Time, le célèbre magazine américain vient d’élire le personnel de santé qui lutte contre Ebola « Personne de l’année 2014 ». Bel hommage à ces nouveaux héros contemporains. Derrière ces masques et ces blouses, des hommes mais aussi de nombreuses femmes courageuses et engagées qui œuvrent sur tous les fronts d’un monde en souffrance.
Irak, Syrie, République Démocratique du Congo, Sierra Leone, Liberia, Guinée… les conflits, les épidémies, les famines et les catastrophes naturelles aux quatre coins du monde engendrent l’intervention de nombreuses ONG, d’associations humanitaires. Sur tous ces sites, les femmes sont de plus en plus présentes même si, comme n’importe quel autre secteur d’activité, la parité n’est pas toujours au rendez-vous, sur le terrain comme dans les hautes instances (29.7%).
Historique de l’humanitaire féminin moderne
Le mouvement humanitaire d’urgence moderne a connu un vrai développement lors de la création de la Croix Rouge Française par Henry Dunant en 1863. Avec la première guerre mondiale naquirent de nouvelles associations suivies par l’ONU en 1945. L’arrivée de femmes infirmières changea le visage de missions jusqu’à présent souvent assurées par des religieuses. La création du diplôme d’État d’infirmière (1922), la création des conductrices ambulancières (1939) et la création des infirmières pilotes secouristes de l’air (1934) leur attribuèrent une vraie légitimité et en conséquence une plus grande visibilité.

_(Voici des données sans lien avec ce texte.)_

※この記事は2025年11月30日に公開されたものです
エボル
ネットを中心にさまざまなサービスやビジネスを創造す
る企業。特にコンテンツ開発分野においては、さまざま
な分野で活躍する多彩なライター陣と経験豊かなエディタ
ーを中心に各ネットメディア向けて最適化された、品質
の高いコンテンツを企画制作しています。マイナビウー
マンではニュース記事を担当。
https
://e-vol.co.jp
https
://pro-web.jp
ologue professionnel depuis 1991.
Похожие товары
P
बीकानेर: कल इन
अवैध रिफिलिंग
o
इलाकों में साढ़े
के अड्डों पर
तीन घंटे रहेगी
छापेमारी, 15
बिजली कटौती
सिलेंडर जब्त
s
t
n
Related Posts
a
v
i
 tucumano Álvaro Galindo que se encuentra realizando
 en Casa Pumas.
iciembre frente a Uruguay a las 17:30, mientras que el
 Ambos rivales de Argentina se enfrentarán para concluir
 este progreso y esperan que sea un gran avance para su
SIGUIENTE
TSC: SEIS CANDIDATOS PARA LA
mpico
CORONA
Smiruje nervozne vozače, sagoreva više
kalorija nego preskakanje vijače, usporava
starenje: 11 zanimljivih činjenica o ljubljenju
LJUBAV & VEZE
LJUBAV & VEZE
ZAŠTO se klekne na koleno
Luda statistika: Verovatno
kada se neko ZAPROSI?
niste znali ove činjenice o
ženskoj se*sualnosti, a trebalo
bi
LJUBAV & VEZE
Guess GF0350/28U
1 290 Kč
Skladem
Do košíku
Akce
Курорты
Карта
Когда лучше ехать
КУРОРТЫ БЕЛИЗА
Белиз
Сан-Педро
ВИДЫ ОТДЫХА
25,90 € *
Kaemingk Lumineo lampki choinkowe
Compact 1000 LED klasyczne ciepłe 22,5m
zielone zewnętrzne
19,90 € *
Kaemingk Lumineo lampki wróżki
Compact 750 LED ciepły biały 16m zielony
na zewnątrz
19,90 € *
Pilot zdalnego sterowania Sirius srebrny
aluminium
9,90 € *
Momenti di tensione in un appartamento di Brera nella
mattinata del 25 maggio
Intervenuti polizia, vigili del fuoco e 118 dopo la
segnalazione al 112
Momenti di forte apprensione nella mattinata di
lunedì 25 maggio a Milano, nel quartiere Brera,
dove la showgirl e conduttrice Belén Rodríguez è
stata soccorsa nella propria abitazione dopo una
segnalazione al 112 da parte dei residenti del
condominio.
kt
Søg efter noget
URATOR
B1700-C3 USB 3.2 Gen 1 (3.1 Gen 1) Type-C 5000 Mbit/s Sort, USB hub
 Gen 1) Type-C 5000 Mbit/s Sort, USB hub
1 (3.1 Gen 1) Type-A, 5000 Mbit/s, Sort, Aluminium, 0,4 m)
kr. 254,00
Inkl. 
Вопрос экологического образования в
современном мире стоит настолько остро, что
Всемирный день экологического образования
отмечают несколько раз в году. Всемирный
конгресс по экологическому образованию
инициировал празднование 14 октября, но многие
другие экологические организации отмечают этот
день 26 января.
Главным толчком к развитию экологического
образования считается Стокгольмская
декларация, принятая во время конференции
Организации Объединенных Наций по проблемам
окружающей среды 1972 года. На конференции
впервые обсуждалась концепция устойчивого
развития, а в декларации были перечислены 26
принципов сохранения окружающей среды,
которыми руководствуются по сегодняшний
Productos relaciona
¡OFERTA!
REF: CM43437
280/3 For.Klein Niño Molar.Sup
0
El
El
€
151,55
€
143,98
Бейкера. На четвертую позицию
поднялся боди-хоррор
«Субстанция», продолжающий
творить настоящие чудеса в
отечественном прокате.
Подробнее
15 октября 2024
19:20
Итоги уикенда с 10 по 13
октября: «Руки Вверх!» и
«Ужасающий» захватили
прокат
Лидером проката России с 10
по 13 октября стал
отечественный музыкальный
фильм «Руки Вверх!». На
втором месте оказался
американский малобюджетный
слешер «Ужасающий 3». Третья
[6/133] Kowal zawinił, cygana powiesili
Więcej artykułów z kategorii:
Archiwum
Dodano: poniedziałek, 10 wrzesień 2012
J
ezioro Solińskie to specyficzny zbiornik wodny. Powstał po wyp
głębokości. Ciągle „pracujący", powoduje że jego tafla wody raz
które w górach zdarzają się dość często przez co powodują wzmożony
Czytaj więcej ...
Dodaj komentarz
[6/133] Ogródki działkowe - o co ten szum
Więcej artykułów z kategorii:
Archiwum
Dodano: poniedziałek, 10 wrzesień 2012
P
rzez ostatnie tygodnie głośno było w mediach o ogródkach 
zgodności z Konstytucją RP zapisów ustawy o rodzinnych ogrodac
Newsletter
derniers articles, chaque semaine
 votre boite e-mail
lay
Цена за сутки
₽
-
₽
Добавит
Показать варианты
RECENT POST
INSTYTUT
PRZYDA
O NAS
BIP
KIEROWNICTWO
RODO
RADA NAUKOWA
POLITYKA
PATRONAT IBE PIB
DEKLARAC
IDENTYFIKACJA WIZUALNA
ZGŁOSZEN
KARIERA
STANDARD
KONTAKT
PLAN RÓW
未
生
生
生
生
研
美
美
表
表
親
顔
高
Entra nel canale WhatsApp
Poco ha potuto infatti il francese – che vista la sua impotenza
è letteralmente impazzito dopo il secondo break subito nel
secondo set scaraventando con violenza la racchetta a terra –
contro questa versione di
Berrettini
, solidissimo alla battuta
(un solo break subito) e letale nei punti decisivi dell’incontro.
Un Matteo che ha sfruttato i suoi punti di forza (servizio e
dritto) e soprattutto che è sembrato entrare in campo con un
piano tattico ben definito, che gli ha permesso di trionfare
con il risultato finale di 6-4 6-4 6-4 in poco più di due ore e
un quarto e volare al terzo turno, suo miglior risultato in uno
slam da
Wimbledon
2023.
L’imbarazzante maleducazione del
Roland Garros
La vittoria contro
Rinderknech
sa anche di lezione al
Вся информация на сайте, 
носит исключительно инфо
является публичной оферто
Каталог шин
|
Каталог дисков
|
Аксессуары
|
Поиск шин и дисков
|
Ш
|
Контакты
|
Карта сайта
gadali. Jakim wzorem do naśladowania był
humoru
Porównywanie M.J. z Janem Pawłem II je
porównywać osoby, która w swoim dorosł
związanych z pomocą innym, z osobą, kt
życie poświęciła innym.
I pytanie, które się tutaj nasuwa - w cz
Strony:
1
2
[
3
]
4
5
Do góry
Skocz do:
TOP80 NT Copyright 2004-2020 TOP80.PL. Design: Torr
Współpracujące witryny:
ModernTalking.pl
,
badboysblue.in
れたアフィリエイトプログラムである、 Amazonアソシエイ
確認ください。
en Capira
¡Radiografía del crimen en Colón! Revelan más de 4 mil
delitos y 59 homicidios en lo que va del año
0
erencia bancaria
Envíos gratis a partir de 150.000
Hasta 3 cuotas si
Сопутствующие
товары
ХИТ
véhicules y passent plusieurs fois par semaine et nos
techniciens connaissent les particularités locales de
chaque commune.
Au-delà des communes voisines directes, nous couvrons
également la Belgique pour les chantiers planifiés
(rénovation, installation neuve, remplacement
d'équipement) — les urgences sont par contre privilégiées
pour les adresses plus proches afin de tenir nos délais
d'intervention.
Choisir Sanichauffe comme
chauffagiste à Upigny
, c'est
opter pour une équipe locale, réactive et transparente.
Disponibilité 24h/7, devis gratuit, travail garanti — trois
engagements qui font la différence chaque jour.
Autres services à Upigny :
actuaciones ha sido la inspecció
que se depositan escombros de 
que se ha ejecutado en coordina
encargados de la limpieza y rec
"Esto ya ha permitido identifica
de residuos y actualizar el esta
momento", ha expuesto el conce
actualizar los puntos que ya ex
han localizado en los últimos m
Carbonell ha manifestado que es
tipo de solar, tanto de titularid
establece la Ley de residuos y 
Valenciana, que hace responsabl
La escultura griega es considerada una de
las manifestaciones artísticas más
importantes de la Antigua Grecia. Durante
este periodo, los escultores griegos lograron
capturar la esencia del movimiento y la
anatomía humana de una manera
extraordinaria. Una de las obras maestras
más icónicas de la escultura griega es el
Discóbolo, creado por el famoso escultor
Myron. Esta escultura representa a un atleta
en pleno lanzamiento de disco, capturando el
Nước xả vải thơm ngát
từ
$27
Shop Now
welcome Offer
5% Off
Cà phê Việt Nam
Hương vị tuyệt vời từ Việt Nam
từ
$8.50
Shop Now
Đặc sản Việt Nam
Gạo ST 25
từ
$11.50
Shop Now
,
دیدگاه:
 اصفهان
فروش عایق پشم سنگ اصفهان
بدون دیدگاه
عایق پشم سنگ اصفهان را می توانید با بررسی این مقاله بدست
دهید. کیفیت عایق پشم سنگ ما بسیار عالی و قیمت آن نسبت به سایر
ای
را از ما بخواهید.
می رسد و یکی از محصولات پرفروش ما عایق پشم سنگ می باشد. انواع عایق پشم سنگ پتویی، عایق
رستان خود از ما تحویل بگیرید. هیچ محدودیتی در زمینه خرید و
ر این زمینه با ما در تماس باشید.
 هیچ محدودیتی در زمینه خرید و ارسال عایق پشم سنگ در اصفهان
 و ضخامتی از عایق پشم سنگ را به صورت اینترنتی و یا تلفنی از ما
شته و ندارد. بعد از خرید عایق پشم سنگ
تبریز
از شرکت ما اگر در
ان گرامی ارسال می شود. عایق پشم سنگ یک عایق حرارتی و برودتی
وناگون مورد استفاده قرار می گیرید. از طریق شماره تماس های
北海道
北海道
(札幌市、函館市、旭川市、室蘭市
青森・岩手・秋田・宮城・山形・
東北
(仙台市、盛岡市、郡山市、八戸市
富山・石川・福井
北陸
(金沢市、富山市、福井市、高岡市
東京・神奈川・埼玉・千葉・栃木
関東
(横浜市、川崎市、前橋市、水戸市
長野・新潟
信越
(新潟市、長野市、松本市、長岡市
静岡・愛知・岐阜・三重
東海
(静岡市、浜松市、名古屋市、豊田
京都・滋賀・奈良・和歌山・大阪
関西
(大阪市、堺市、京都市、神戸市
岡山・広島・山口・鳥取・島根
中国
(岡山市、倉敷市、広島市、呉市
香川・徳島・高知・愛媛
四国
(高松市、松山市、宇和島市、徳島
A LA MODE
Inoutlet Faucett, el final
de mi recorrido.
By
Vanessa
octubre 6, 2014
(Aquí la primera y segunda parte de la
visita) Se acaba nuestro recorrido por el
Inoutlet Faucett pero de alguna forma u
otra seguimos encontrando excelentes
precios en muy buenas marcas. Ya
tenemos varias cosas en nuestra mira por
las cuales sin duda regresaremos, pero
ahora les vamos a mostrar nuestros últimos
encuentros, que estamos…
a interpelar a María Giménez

Pas facile pour ces pionnières de s’imposer dans cet univers masculin « pétri de valeurs guerrières et de culture virile ». Souvenez-vous de ces french-doctors, manches retroussées, sac de riz sur l’épaule dans les années 70 ! Les années 80/90 avec la professionnalisation du secteur et la raréfaction des ressources humaines firent bouger les lignes. Aujourd’hui, lorsque l’on observe les formations qui préparent aux différents métiers du secteur de l’humanitaire (logistique, soins, administration), les femmes y sont majoritaires.
Constat
Les stéréotypes ont cependant la vie dure… Au-delà de la dureté des conditions de vie, d’hygiène, du contexte violent, l’idée d’une vie consacrée à l’humanitaire d’urgence est toujours considérée peu compatible avec maternité et vie familiale. Les roles models, celles qui concilient vie perso et vie professionnelle ne sont pas légions et l’humanitaire serait le secteur dans lequel il existe le pourcentage le plus élevé de femmes sans enfant. Cette vision réductrice de la femme est en train de disparaître avec l’arrivée de la nouvelle génération.
Aujourd’hui, pour des raisons culturelles, religieuses, les acteurs féminins dans des contextes de secours d’urgence « se sont révélées indispensables pour ce qui est de bâtir des ponts plutôt que des murs »*. En effet, dans certains pays, seuls la présence et le contact avec une femme sont possibles et sont de véritables atouts car, constat amer : dans les conflits et drames actuels, ce sont les femmes civiles qui sont les premières victimes et qui payent un lourd tribut.
– Au Liberia, en Guinée et en Sierra Leone, 55 à 60 % des victimes décédées de l’épidémie Ebola sont des femmes « Ce sont elles qui soignent les membres de leur famille quand ils tombent malades. De plus, elles circulent entre la Guinée et la Sierra Leone pour vendre sur les marchés leurs produits. Et quand quelqu’un meurt, ce sont les femmes qui préparent l’enterrement, font la toilette mortuaire… ».)
–En République Démocratique du Congo, le viol est devenu une arme de guerre. Le docteur Denis Mukwege entouré de personnel féminin dans son Hôpital de Panzi a accueilli et opéré plus de 40 000 femmes violées et mutilées.
–En Syrie, les femmes à leur tour prennent les armes comme à Kobané et sont aussi victimes de violences sexuelles.
La parité dans le milieu humanitaire devrait être donc bientôt un non-sujet. Les organismes sensibilisés ont des objectifs (1/3 des délégués au sein du CICR sont des femmes). Mixité, expertise sont nécessaires pour apporter des réponses appropriées et efficaces. L’engagement étant le même pour tous : sauver des vies, aider les autres.